Posted 03/04/2003 03:50AM #1
The infamous massacre at Halabja -- the gassing of the Kurds -- took place in March 1988. Six months later, on Sept. 19, a Maryland company sent 11 strains of germs -- four types of anthrax -- to Iraq, including a microbe strain called 11966, developed for germ warfare at Fort Detrick in the 1950s.
The vast, lucrative arms trade in the Middle East created the groundwork for Hussein's aggression in Kuwait. Without high-tech weapons from the West, Iraq's wars against Iran and Kuwait would never have taken place.
The inspection process is spawning a host of questions about U.S. policy. Why aren't U.S. and European scientists, who invented and produced lethal materials for Saddam Hussein, subject to interrogations like their counterparts in Iraq? Are U.S. companies sending their deadly material to other dictators? Why are there no congressional hearings on the U.S. role in arms proliferation? And how many senators (like the voice of Connecticut's arms industry, Sen. Joe Lieberman) are taking contributions from the world's arms dealers?
The United States exports more weapons than all other countries combined, and Hussein is only one of many human rights abusers who purchased the means of terror from the West.
No despot, no monarchy, no medieval insurgency that can be exploited, no regime of terror seems to be off-limits to the sale of arms for profit.
From 1983-88, Siad Barre, the mad dictator of Somalia, received from the United States 155 howitzers, 20mm Vulcan air defense guns, light artillery pieces, mortars, anti-tank rocket launchers, a mass of firearms and ammunition.
By 1989, its precious desert water holes demolished, the impoverished country was in open revolt. When Siad Barre fled, he left the country in ruins,
and he left all his U.S. weapons behind -- the very weapons that enabled warrior clans to bring down U.S. Black Hawks and kill 70 U.S. and U.N. humanitarian troops.
On the edge of famine, Somalia today is still awash in U.S. weaponry, as 14- year-old children carry hand-me-down rifles through the streets of Mogadishu.

Posted 03/04/2003 08:16PM #2
Of all the arguments against war with Iraq the argument that "We helped him in the past and now we want to kill him, we're hypocrites" is the weakest.

As I recall we were buddies once with the world's greatest mass murderer (Stalin) in the fight against the world's second greatest mass murderer (Hitler). Does anyone believe that "friendship of convenience" made us hypocrites for resisting Soviet attempts at world domination after WWII? Hello? Anyone?

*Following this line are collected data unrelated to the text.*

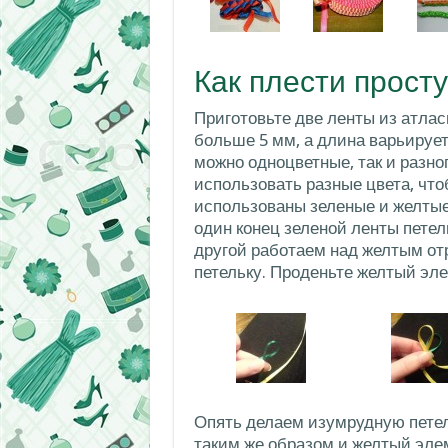
Как плести прост
Приготовьте две ленты из атла
больше 5 мм, а длина варьирует
можно одноцветные, так и разн
использовать разные цвета, что
использованы зеленые и желтые 
один конец зеленой ленты петел
другой работаем над желтым от
петельку. Проденьте желтый эле
Опять делаем изумрудную петел
таким же образом и желтый эле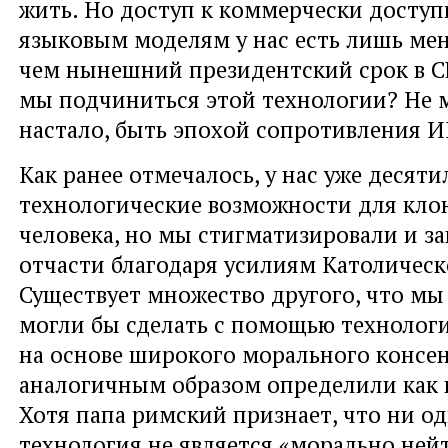
жить. Но доступ к коммерчески дост
языковым моделям у нас есть лишь ме
чем нынешний президентский срок в 
мы подчиниться этой технологии? Не м
настало, быть эпохой сопротивления 
Как ранее отмечалось, у нас уже десят
технологические возможности для кло
человека, но мы стигматизировали и за
отчасти благодаря усилиям Католическ
Существует множество другого, что мы
могли бы сделать с помощью технологи
на основе широкого морального консен
аналогичным образом определили как
Хотя папа римский признает, что ни од
технология не является «морально ней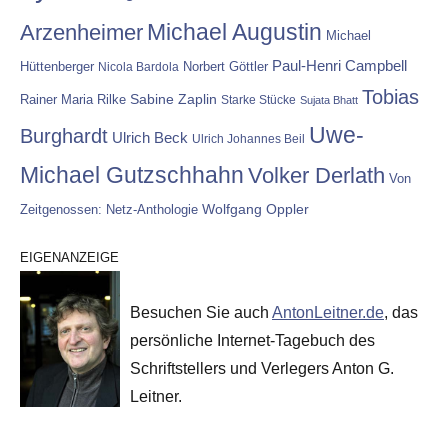
Michael Augustin
Arzenheimer
Michael
Paul-Henri Campbell
Hüttenberger
Nicola Bardola
Norbert Göttler
Tobias
Rainer Maria Rilke
Sabine Zaplin
Starke Stücke
Sujata Bhatt
Uwe-
Burghardt
Ulrich Beck
Ulrich Johannes Beil
Michael Gutzschhahn
Volker Derlath
Von
Wolfgang Oppler
Zeitgenossen: Netz-Anthologie
EIGENANZEIGE
Besuchen Sie auch
AntonLeitner.de
, das
persönliche Internet-Tagebuch des
Schriftstellers und Verlegers Anton G.
Leitner.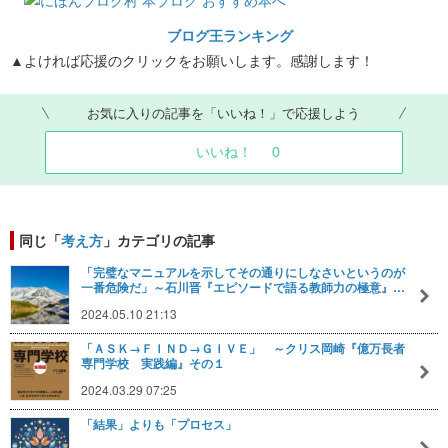
ブログ王ランキング
▲よければ応援のクリックをお願いします。感謝します！
お気に入りの記事を「いいね！」で応援しよう
いいね！
0
同じ「
考え方
」カテゴリの記事
「完璧なマニュアルを示してその通りにしなさいというのが
一番危険だ」～石川晋『エピソードで語る教師力の極意』…
2024.05.10 21:13
「ＡＳＫ→ＦＩＮＤ→ＧＩＶＥ」 ～クリス岡崎『億万長者
専門学校 実践編』その１
2024.03.29 07:25
「結果」よりも「プロセス」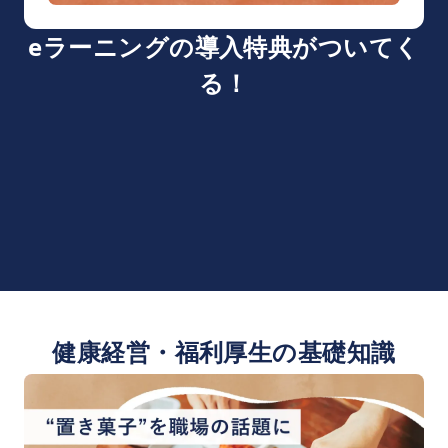
eラーニングの導入特典がついてく
る！
健康経営・福利厚生の基礎知識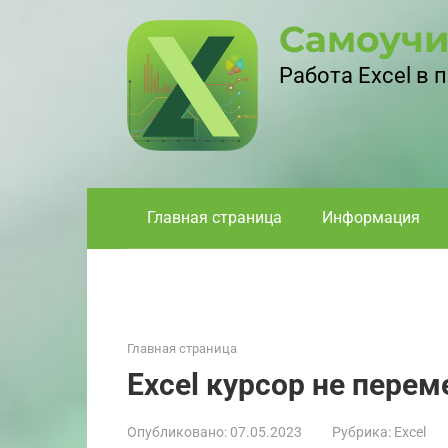
Перейти
Самоучи
к
контенту
Работа Excel в
Главная страница
Информация
Главная страница
Excel курсор не пере
Опубликовано:
07.05.2023
Рубрика:
Excel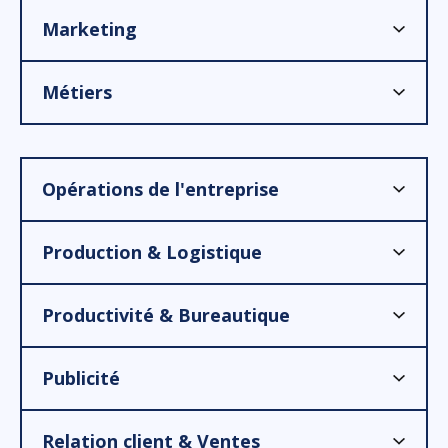
Marketing
Métiers
Opérations de l'entreprise
Production & Logistique
Productivité & Bureautique
Publicité
Relation client & Ventes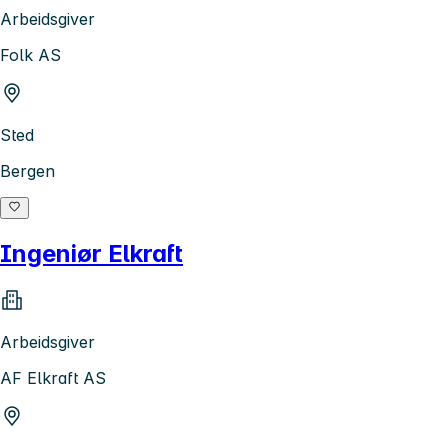
Arbeidsgiver
Folk AS
Sted
Bergen
Ingeniør Elkraft
Arbeidsgiver
AF Elkraft AS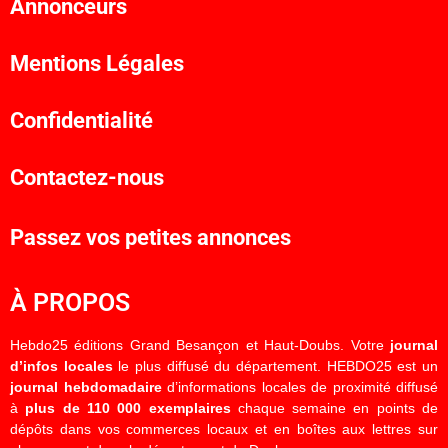
Annonceurs
Mentions Légales
Confidentialité
Contactez-nous
Passez vos petites annonces
À PROPOS
Hebdo25 éditions Grand Besançon et Haut-Doubs. Votre
journal
d’infos locales
le plus diffusé du département. HEBDO25 est un
journal hebdomadaire
d’informations locales de proximité diffusé
à
plus de 110 000 exemplaires
chaque semaine en points de
dépôts dans vos commerces locaux et en boîtes aux lettres sur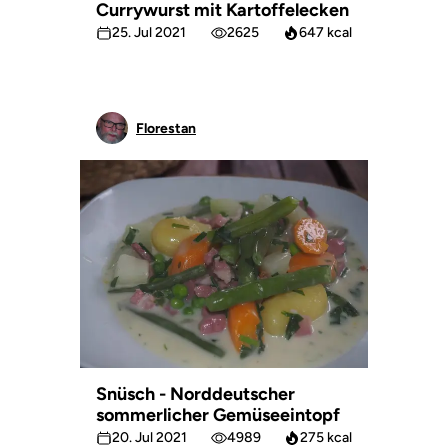
Currywurst mit Kartoffelecken
25. Jul 2021
2625
647 kcal
Florestan
Snüsch - Norddeutscher
sommerlicher Gemüseeintopf
20. Jul 2021
4989
275 kcal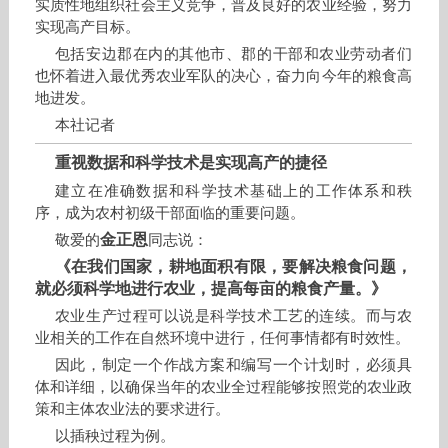
实质性地组织社会主义竞争，普及良好的农业经验，努力
实现高产目标。
包括安边郡在内的其他市、郡的干部和农业劳动者们
也怀着进入最优秀农业军队的决心，奋力向今年的粮食高
地进发。
本社记者
重视数据和科学技术是实现高产的捷径
建立在准确数据和科学技术基础上的工作体系和秩
序，成为农村初级干部面临的重要问题。
金正恩
敬爱的
同志说：
《在我们国家，耕地面积有限，要解决粮食问题，
就必须科学地进行农业，提高每亩的粮食产量。》
农业生产过程可以说是科学技术工艺的连续。而与农
业相关的工作在自然环境中进行，任何事情都有时效性。
因此，制定一个作战方案和编写一个计划时，必须具
体和详细，以确保当年的农业全过程能够按照党的农业政
策和主体农业法的要求进行。
以插秧过程为例。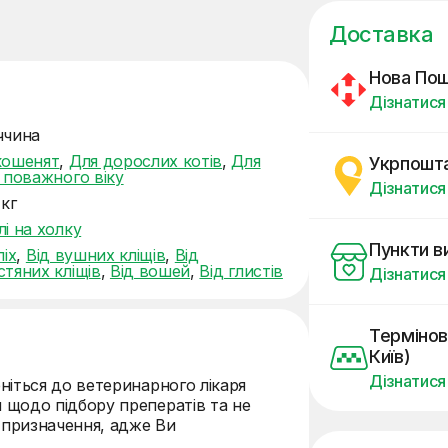
Доставка
Нова По
Дізнатися
ччина
кошенят
,
Для дорослих котів
,
Для
Укрпошт
в поважного віку
Дізнатися
 кг
і на холку
Пункти в
ліх
,
Від вушних кліщів
,
Від
стяних кліщів
,
Від вошей
,
Від глистів
Дізнатися
Термінов
Київ)
Дізнатися
ніться до ветеринарного лікаря
 щодо підбору преператів та не
з призначення, адже Ви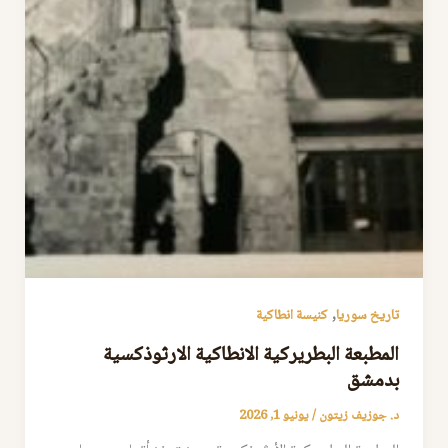
,
تاريخ سوريا
كنيسة انطاكية
المطبعة البطريركية الانطاكية الارثوذكسية
بدمشق
د. جوزيف زيتون
/
يونيو 1, 2026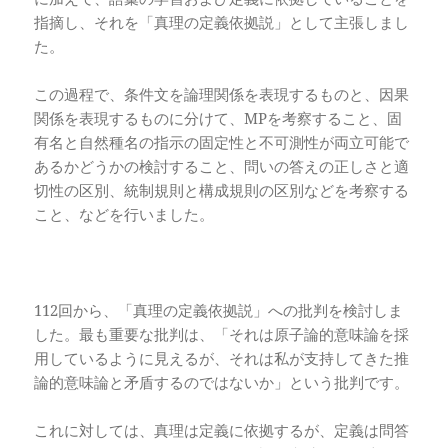
指摘し、それを「真理の定義依拠説」として主張しまし
た。
この過程で、条件文を論理関係を表現するものと、因果
関係を表現するものに分けて、MPを考察すること、固
有名と自然種名の指示の固定性と不可測性が両立可能で
あるかどうかの検討すること、問いの答えの正しさと適
切性の区別、統制規則と構成規則の区別などを考察する
こと、などを行いました。
112回から、「真理の定義依拠説」への批判を検討しま
した。最も重要な批判は、「それは原子論的意味論を採
用しているように見えるが、それは私が支持してきた推
論的意味論と矛盾するのではないか」という批判です。
これに対しては、真理は定義に依拠するが、定義は問答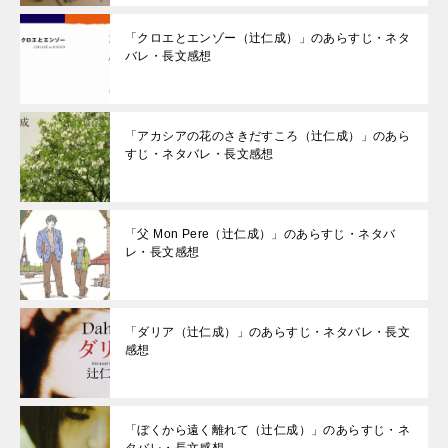
「クロエとエンゾー（辻仁成）」のあらすじ・ネタ
バレ・長文感想
「アカシアの花のさきだすころ（辻仁成）」のあら
すじ・ネタバレ・長文感想
「父 Mon Pere（辻仁成）」のあらすじ・ネタバ
レ・長文感想
「ダリア（辻仁成）」のあらすじ・ネタバレ・長文
感想
「ぼくから遠く離れて（辻仁成）」のあらすじ・ネ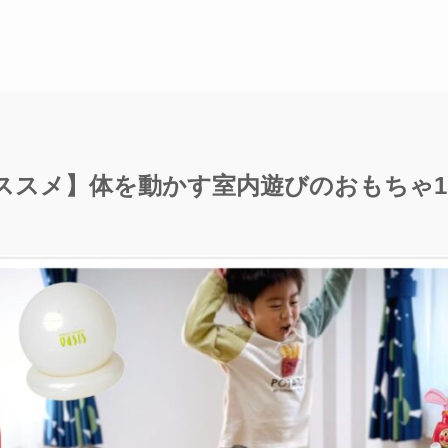
ススメ】体を動かす室内遊びのおもちゃ1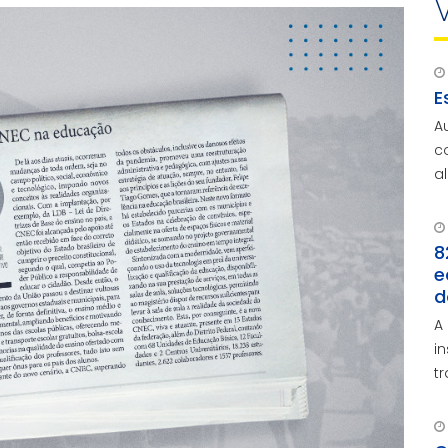
E
A
c
a
a
8
e
d
A
i
t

One could make the argument that the perceived necessity for the "alliance" with Saddam is the fault of Jimmy Carter, who strong-armed the Shah of Iran (our ally who didn't have territorial ambitions, but was oppressive to some of his people) into resigning, turning Iran over to the radical Islamic fundamentalists, who were then perceived (accurately, as judged by their support for international terror AND oppressing their own people) an even greater threat than Saddam.

Ed Moran
Equipment Forum Moderator - Two of Five
Posted 03/04/2003 11:14PM #3
you see, this is another area where we're damned if we do and damned if we don't. If we become isolationists and get out of world affairs and trade, we are starving the poor countries that depend on that trade and that's why they'll hate us. If we engage in trade with them, we are imperialist scum only interested in how much we can leech from these poor innocent countries.
If we send troops to defeat a tyranical regime, we are imperialists who have no right to be there and are only doing so for monetary concerns--that's why they hate us. If we arm the enemies of such a regime so as to keep our sons and daughters out of harms way, we are dealing arms for monetary concerns with no respect for human rights--that's why they hate us.
The world is a fluid situation. One day's enemy is the next week's best buddy. That's just the way life is.
Posted 03/04/2003 11:43PM #4
you know, I find myself laughing repeatedly the last few minutes...due to Herb's underlining of the topics, I intially thought the thread was 'collective Quilt'. Being of %150 PA dutch descent, I thought I may have some real input on it...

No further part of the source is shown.